INTRODUCTION: The scope of this study was to identify potential genes as a promising biomarker in diagnosing cholangiocarcinoma (CCA) or differentiating the subtypes of CCA. In this study, we used Gene Expression Omnibus (GEO)-NCBI data sets as promising open sources to perform integrative analysis.
METHODS: The gene expression data sets of intrahepatic CCA (iCCA) and extrahepatic CCA (eCCA) were retrieved from GEO, and the statistical analysis of GSE45001 (iCCA), GSE76311 (iCCA), and GSE132305 (eCCA) was performed to identify significantly expressed genes. The association of listed genes with CCA was checked via text-mining approaches. For CCA, the details were provided by discussing its relations with our results. Then, the pathway analysis was performed to identify common pathways both in iCCA and eCCA.

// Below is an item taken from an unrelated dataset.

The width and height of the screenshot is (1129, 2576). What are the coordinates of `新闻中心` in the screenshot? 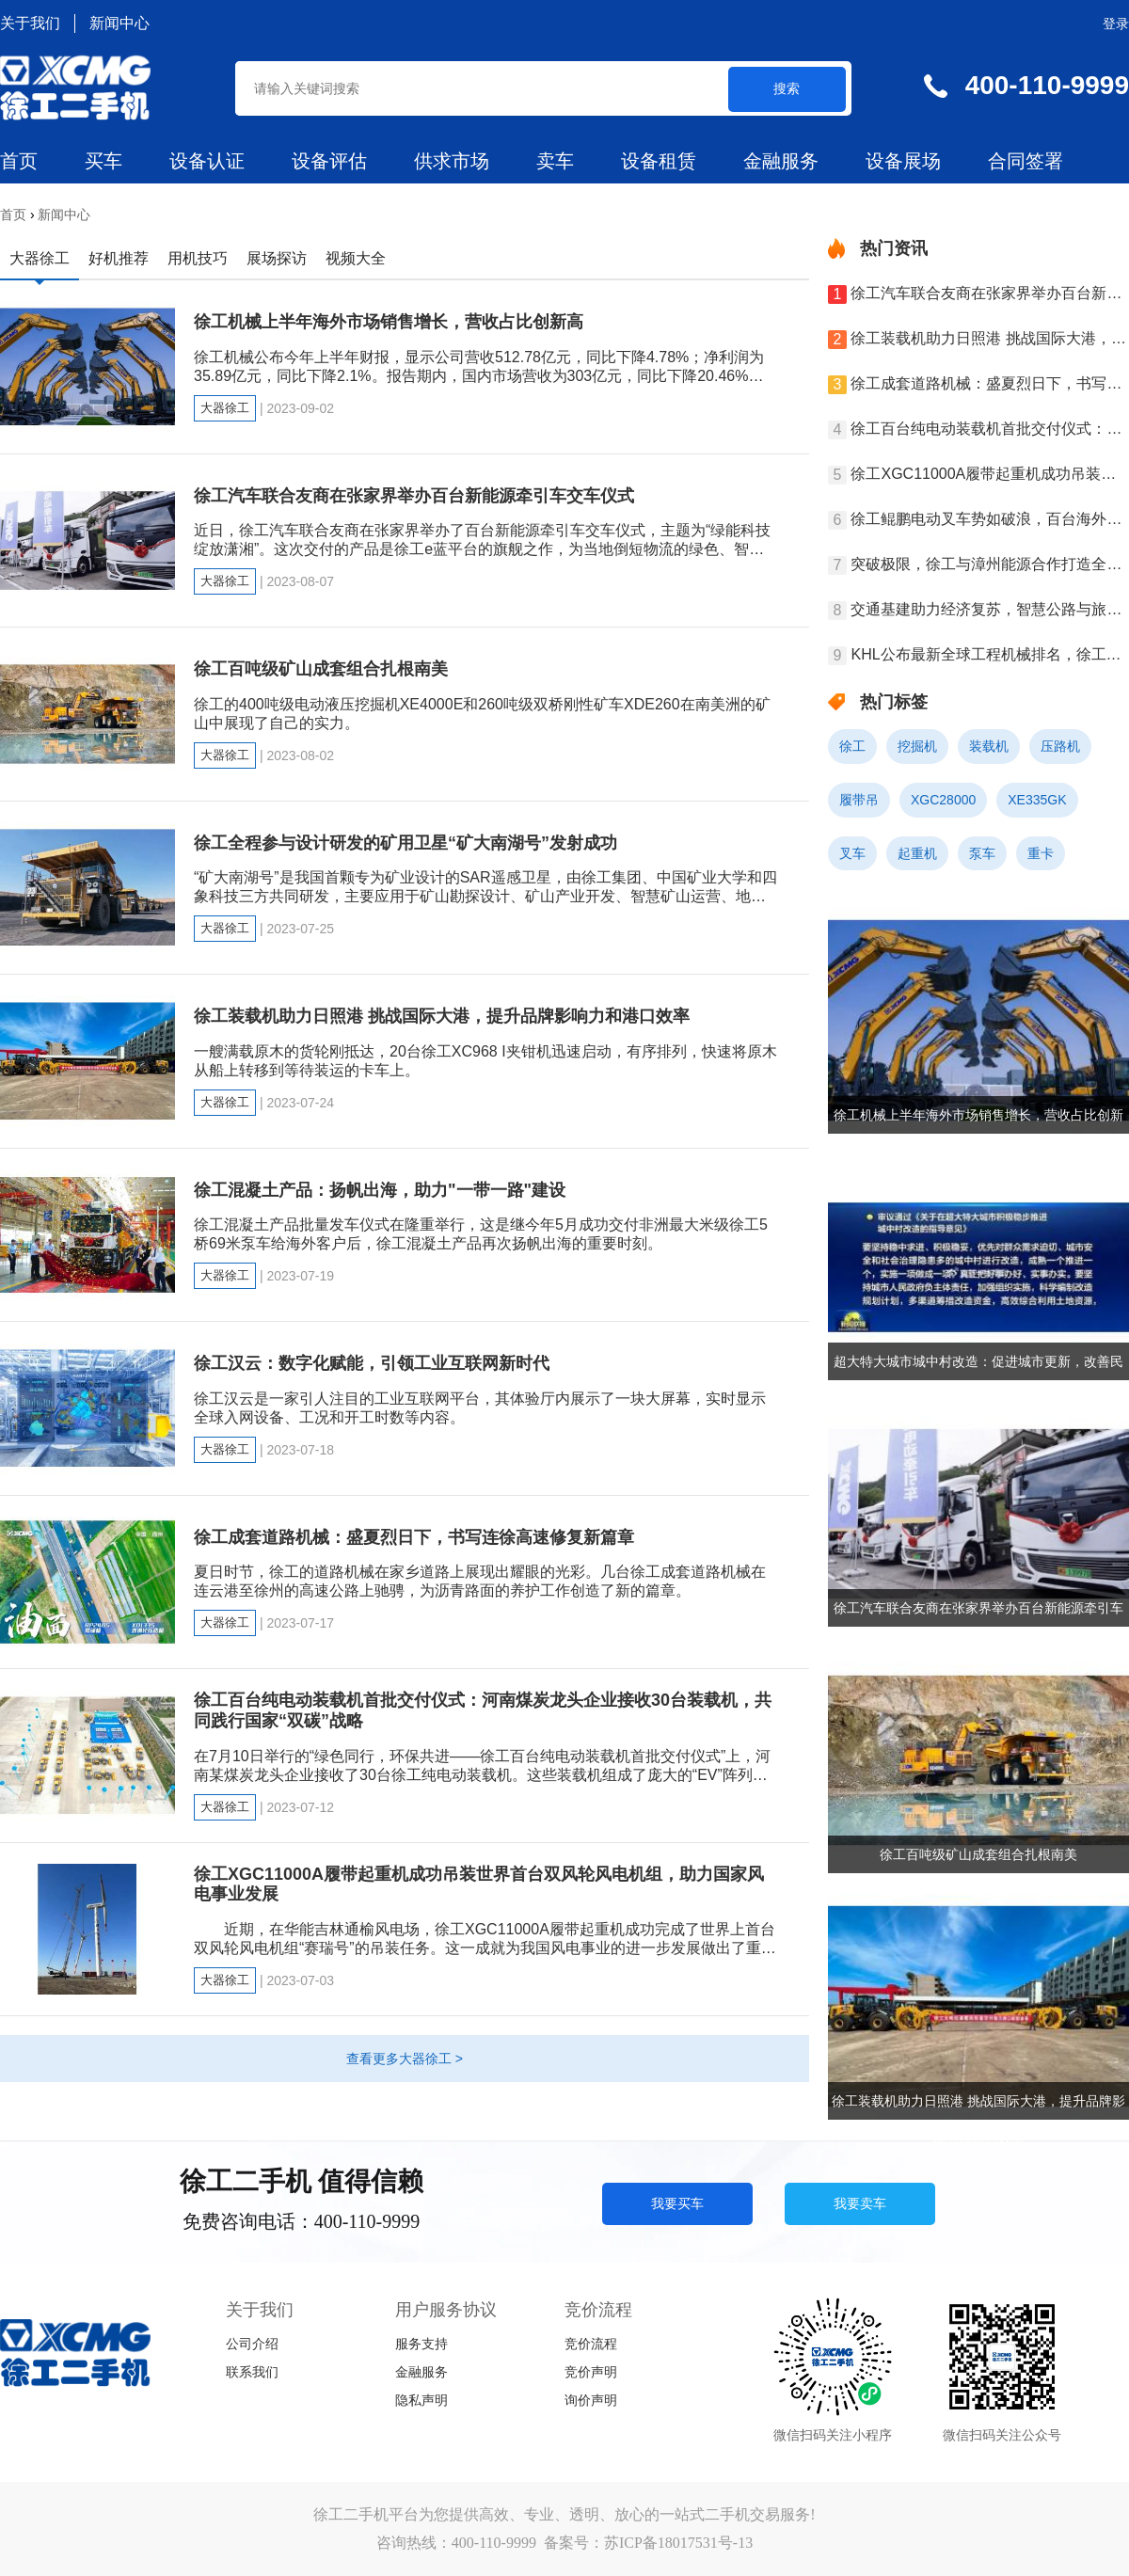 It's located at (119, 23).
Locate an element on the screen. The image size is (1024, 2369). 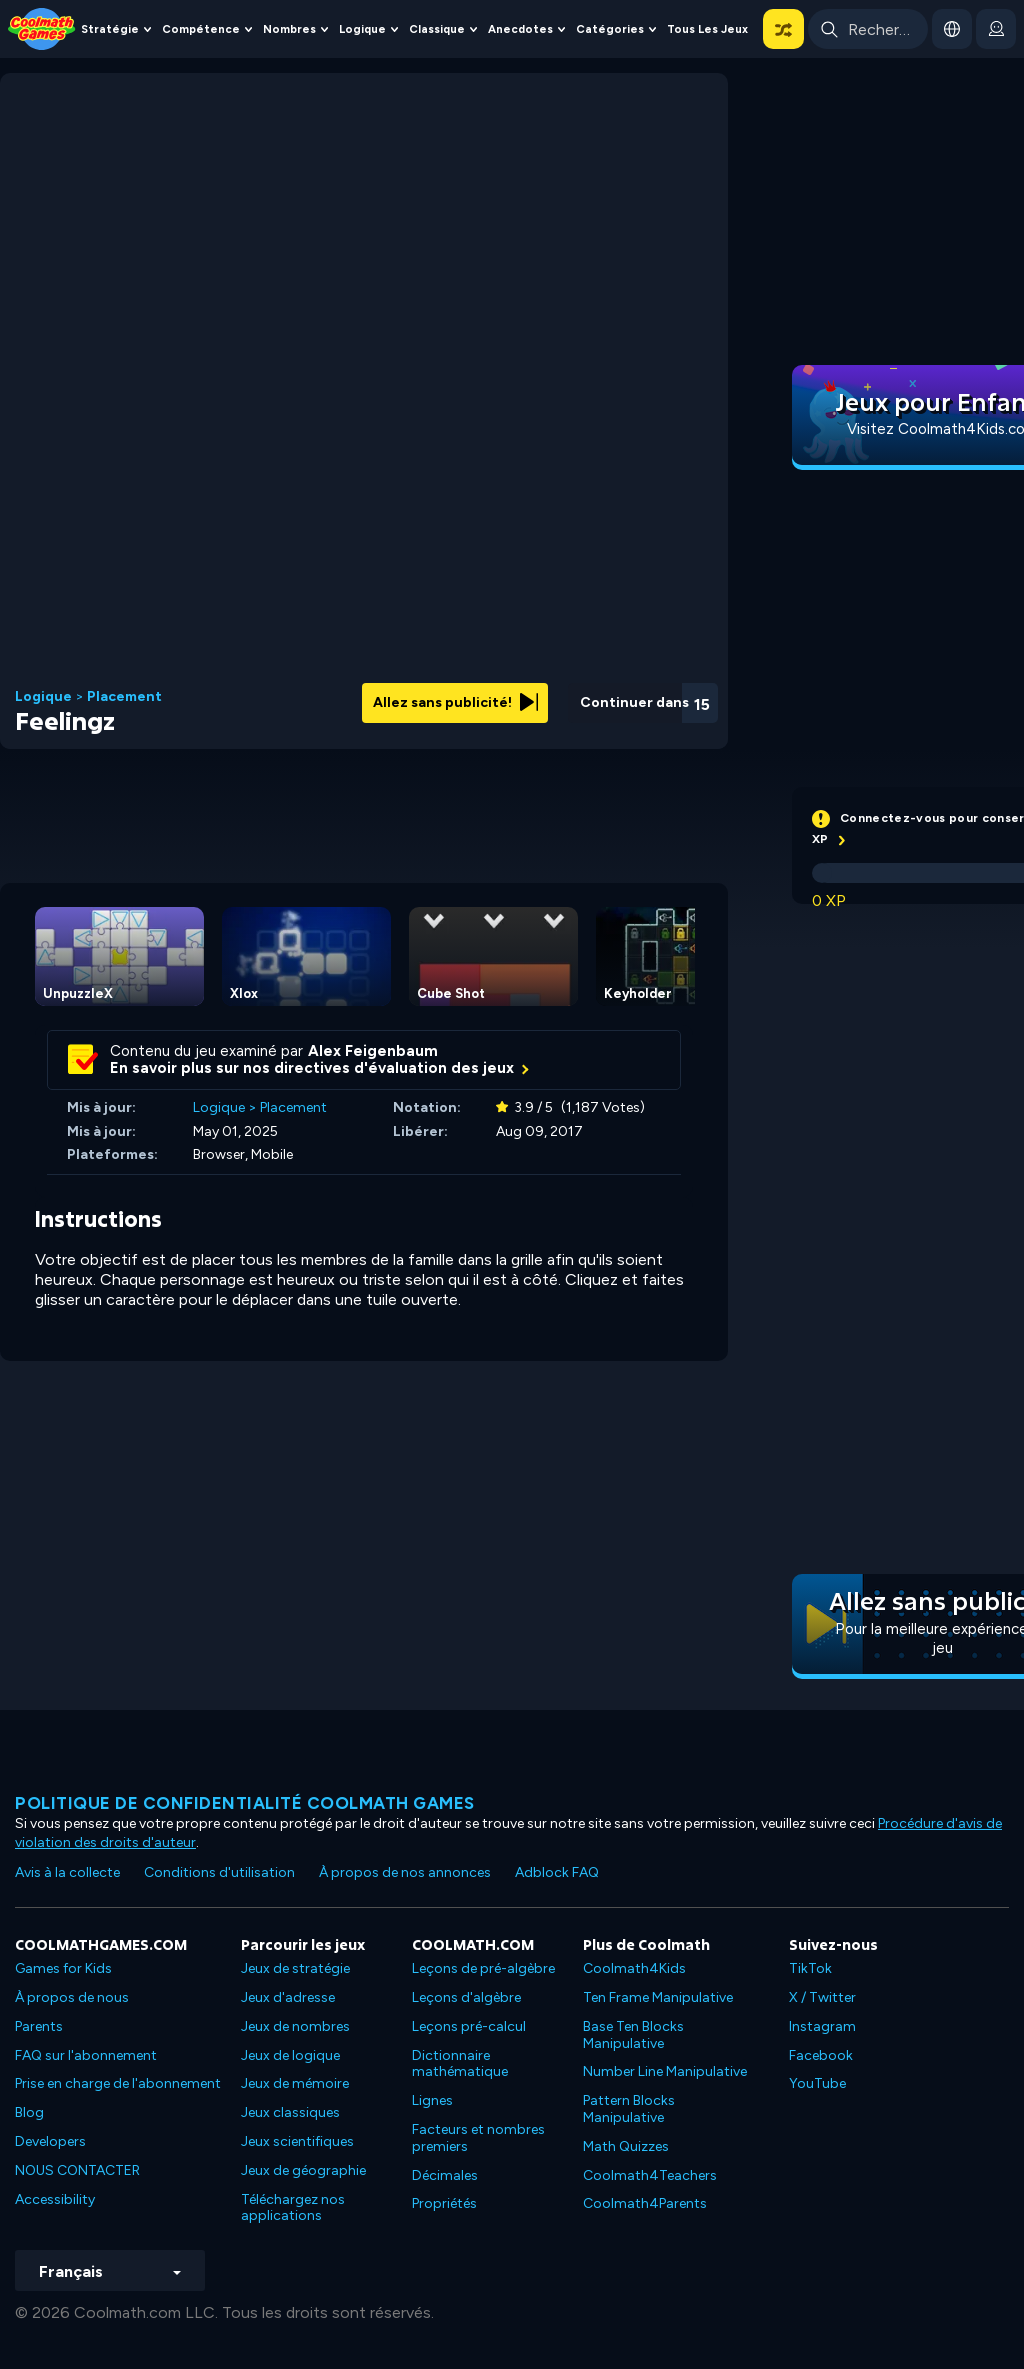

RESULTS: The pathway analysis reveals that although there are common pathways between iCCA and eCCA, the associated genes within these pathways are different from one another. According to the results of upregulated gene sets, integrin cell surface interaction (R-HSA 216083), MET activates PTK2 signaling (R-HSA-8874081), degradation of the extracellular matrix (ECM) (R-HSA-1474228), nonintegrin membrane–ECM interaction (R-HSA-3000171), and assembly of collagen fibrils and other multimeric structures (R-HSA-2022090) are found as common pathways among these data sets, yet there is no reported common pathway within downregulated gene sets. A detailed study of common pathway analysis shows that COL1A1 and COL1A2 genes, whose associations with CCA have not been reported, seem promising to differentiate iCCA from eCCA. The pathway analysis also reveals that although there are common pathways between iCCA and eCCA, the associated genes within these pathways are different from one another.
DISCUSSION AND CONCLUSION: Focusing on pathways rather than genes is more promising for revealing the potential biomarkers together with providing a deeper understanding by highlighting significant pathways.